[Supplied material]:

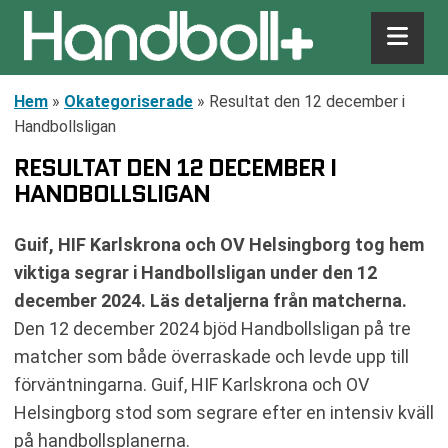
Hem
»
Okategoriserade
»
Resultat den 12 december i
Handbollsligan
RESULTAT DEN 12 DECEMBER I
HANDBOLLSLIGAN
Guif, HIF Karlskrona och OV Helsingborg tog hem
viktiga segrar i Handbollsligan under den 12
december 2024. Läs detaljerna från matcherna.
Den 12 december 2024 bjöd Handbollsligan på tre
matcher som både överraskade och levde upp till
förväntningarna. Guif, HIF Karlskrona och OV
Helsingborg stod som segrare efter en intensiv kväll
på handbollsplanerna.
==
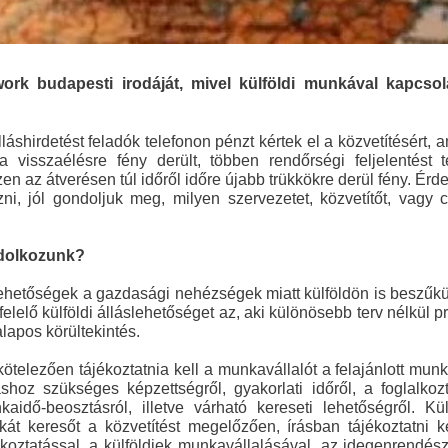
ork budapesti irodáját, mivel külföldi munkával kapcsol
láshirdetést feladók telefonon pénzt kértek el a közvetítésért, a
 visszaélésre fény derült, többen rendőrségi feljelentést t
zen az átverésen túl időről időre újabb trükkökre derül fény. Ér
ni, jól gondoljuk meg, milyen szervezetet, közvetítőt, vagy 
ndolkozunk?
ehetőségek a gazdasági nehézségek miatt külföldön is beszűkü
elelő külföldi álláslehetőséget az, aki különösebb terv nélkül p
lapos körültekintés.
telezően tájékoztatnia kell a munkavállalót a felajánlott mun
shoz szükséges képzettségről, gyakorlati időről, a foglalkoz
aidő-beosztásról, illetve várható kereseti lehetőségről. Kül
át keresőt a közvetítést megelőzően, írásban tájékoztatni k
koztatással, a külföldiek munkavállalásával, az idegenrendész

[Required action]: Above are the records. Copy the lines beginning at the one that has "shoz szükséges képzettségről, gyakorlati" and ending with the one that has "koztatással, a külföldiek", unchanged.

[The answer]:
shoz szükséges képzettségről, gyakorlati időről, a foglalkoz
aidő-beosztásról, illetve várható kereseti lehetőségről. Kül
át keresőt a közvetítést megelőzően, írásban tájékoztatni k
koztatással, a külföldiek munkavállalásával, az idegenrendész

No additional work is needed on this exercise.